Ertapenem SUN

Application under evaluation
CHMP opinion
European Commission decision

Overview

Ertapenem SUN is an antibiotic. It is used in adults and children over 3 months of age to treat:

infections within the abdomen;
community-acquired pneumonia (infection of the lungs caught away from hospital);
gynaecological infections;
foot infections in diabetes patients.

Ertapenem SUN is also used in adults to prevent infection after colorectal surgery (surgery in the lower part of the bowel, including the rectum).

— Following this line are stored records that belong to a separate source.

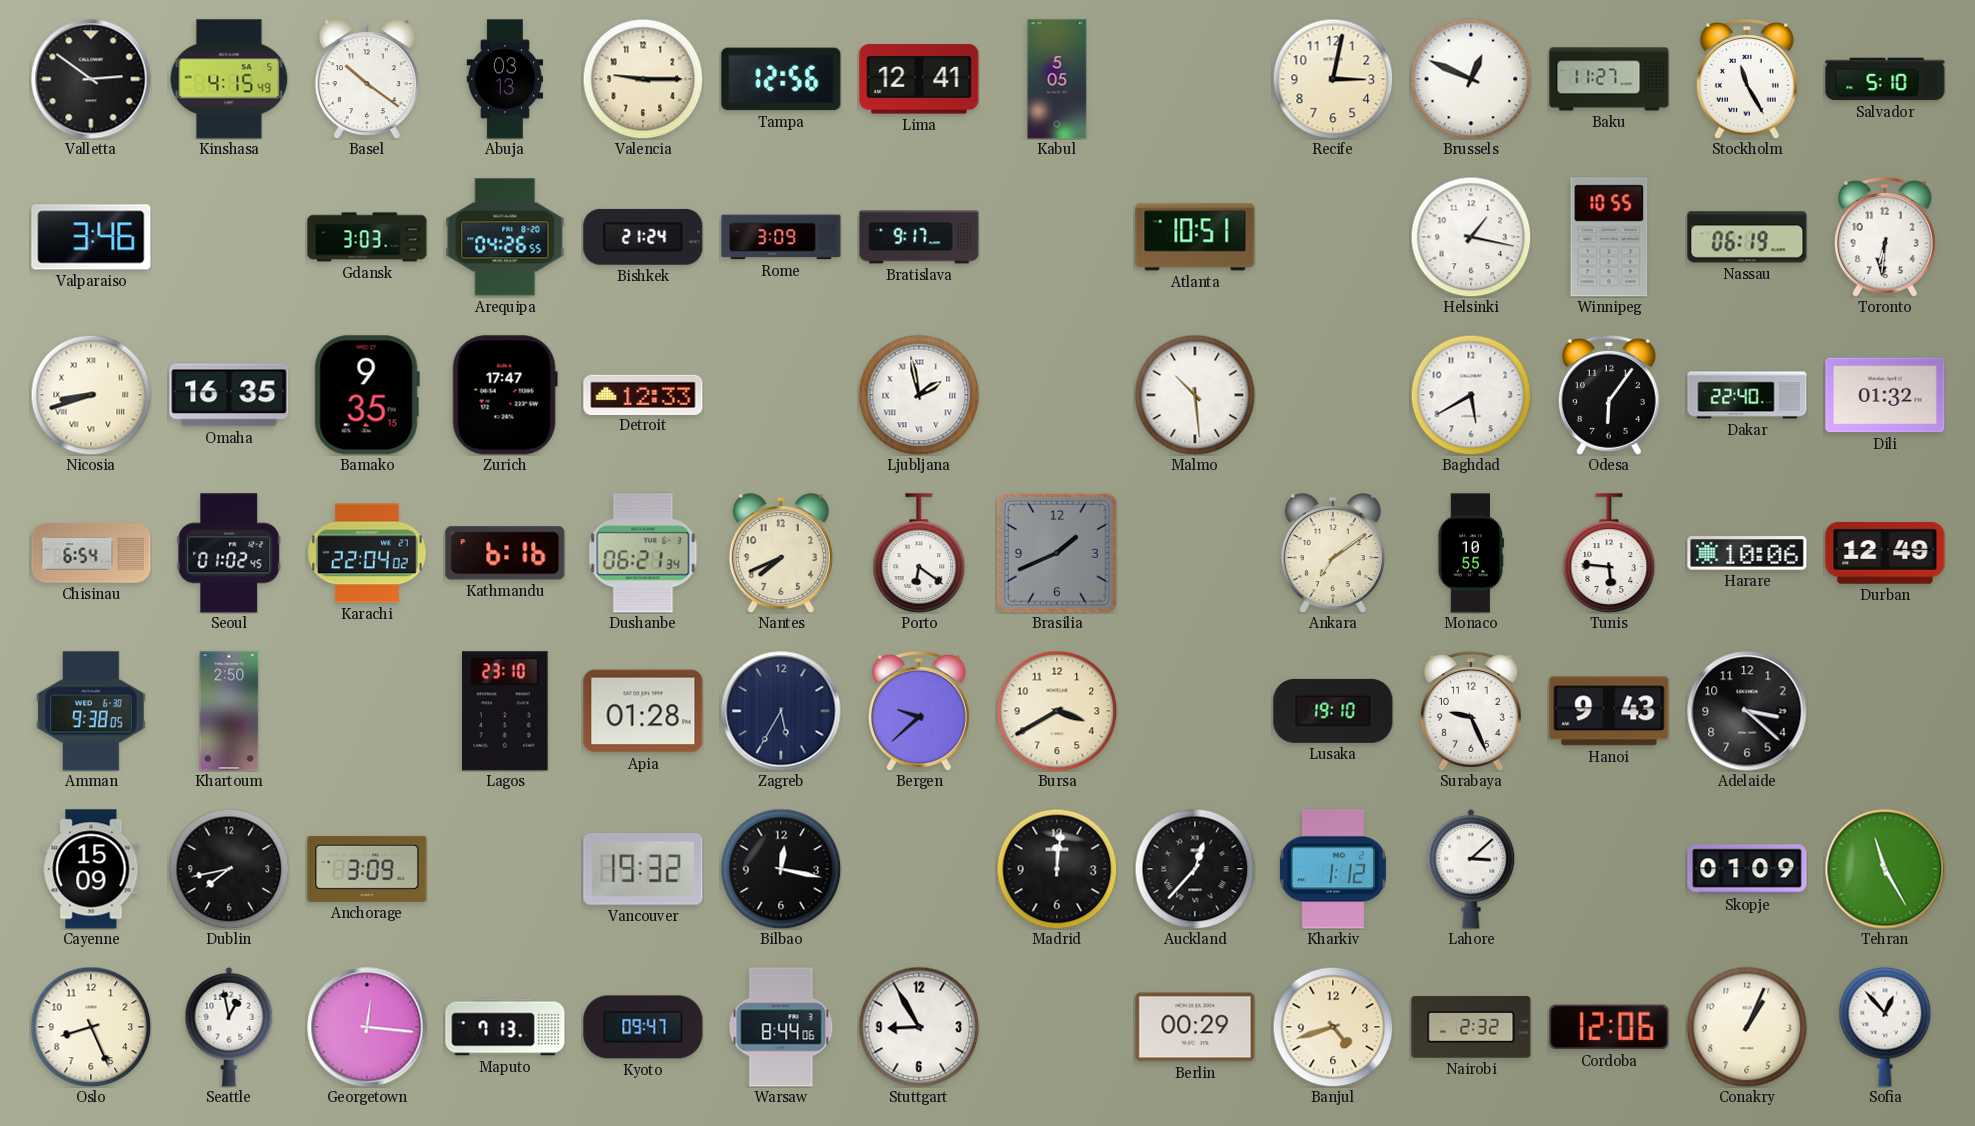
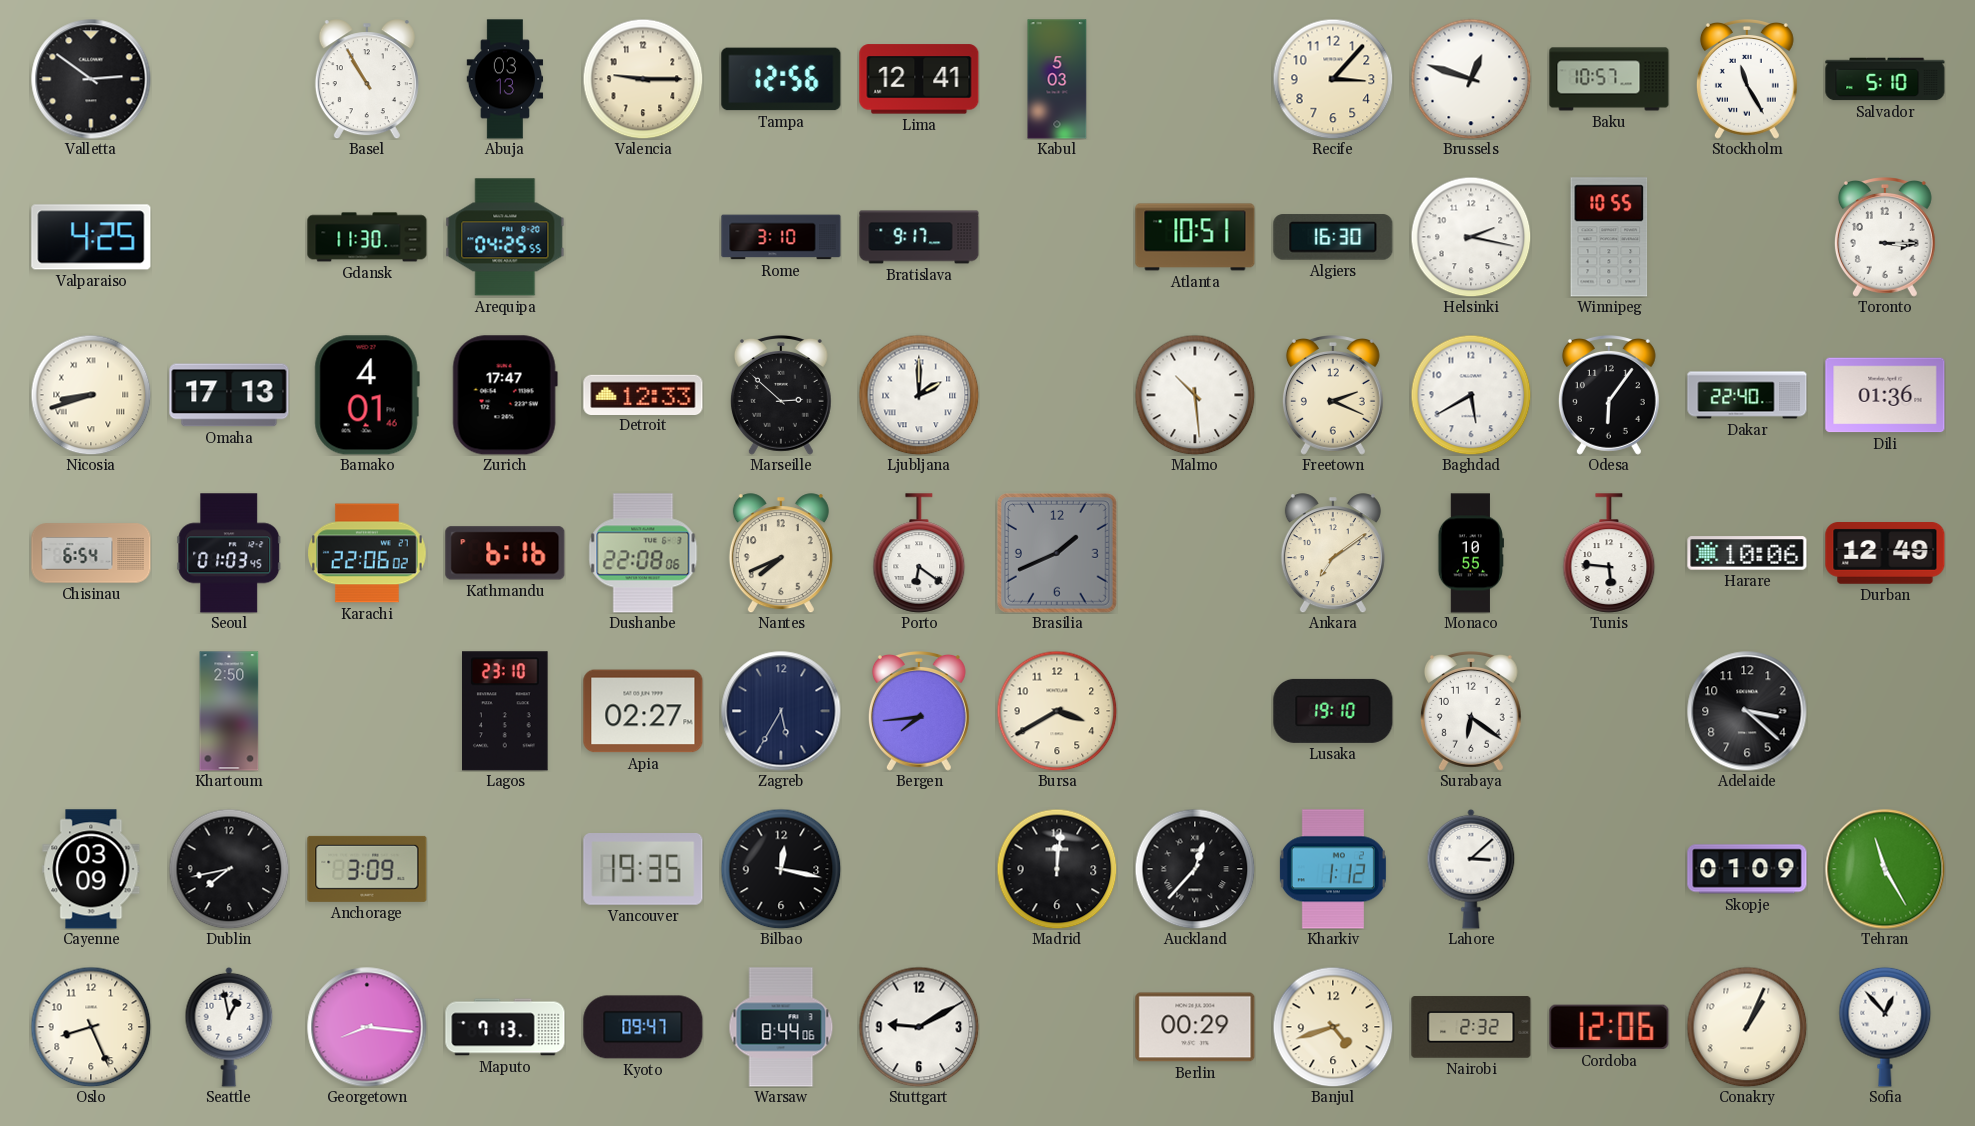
Kinshasa: 4:15 -> none
Basel: 10:21 -> 10:55
Kabul: 5:05 -> 5:03
Recife: 3:02 -> 3:07
Brussels: 12:49 -> 12:48
Baku: 11:27 -> 10:57
Valparaiso: 3:46 -> 4:25
Gdansk: 3:03 -> 11:30
Arequipa: 04:26 -> 04:25
Bishkek: 21:24 -> none
Rome: 3:09 -> 3:10
Algiers: none -> 16:30
Helsinki: 1:17 -> 2:17
Nassau: 06:19 -> none
Toronto: 6:31 -> 3:15
Omaha: 16:35 -> 17:13
Bamako: 9:35 -> 4:01
Marseille: none -> 2:52
Ljubljana: 1:58 -> 2:00
Freetown: none -> 2:19
Dili: 01:32 -> 01:36
Seoul: 01:02 -> 01:03
Karachi: 22:04 -> 22:06
Dushanbe: 06:21 -> 22:08
Amman: 9:38 -> none
Apia: 01:28 -> 02:27
Bergen: 9:38 -> 7:44
Surabaya: 9:26 -> 6:21
Hanoi: 9:43 -> none
Cayenne: 15:09 -> 03:09
Vancouver: 19:32 -> 19:35
Georgetown: 12:16 -> 8:16
Stuttgart: 8:55 -> 9:10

Ertapenem SUN is used when the bacteria that cause the infection are likely to be killed by the antibiotic. Before using Ertapenem SUN, doctors should consider official guidance on the appropriate use of antibiotics.

Ertapenem SUN is a ‘generic medicine’. This means that Ertapenem SUN contains the same active substance and works in the same way as a ‘reference medicine’ already authorised in the EU called Invanz. For more information on generic medicines, see the question-and-answer document here.

Ertapenem SUN contains the active substance ertapenem.

Ertapenem SUN is available as a vial containing a powder which is dissolved before use to make up a solution for infusion (drip) into a vein. It is infused over 30 minutes. The medicine can only be obtained with a prescription.

Ertapenem SUN is given at a dose of 1 g once a day in adults and adolescents. For younger patients (3 months to 12 years), a dose of 15 mg per kilogram body weight is given twice a day, up to a total of 1 g per day. Treatment with Ertapenem SUN lasts between 3 and 14 days, depending on the type and the severity of the infection. Once the infection has improved, treatment can be switched to an antibiotic that can be given by mouth.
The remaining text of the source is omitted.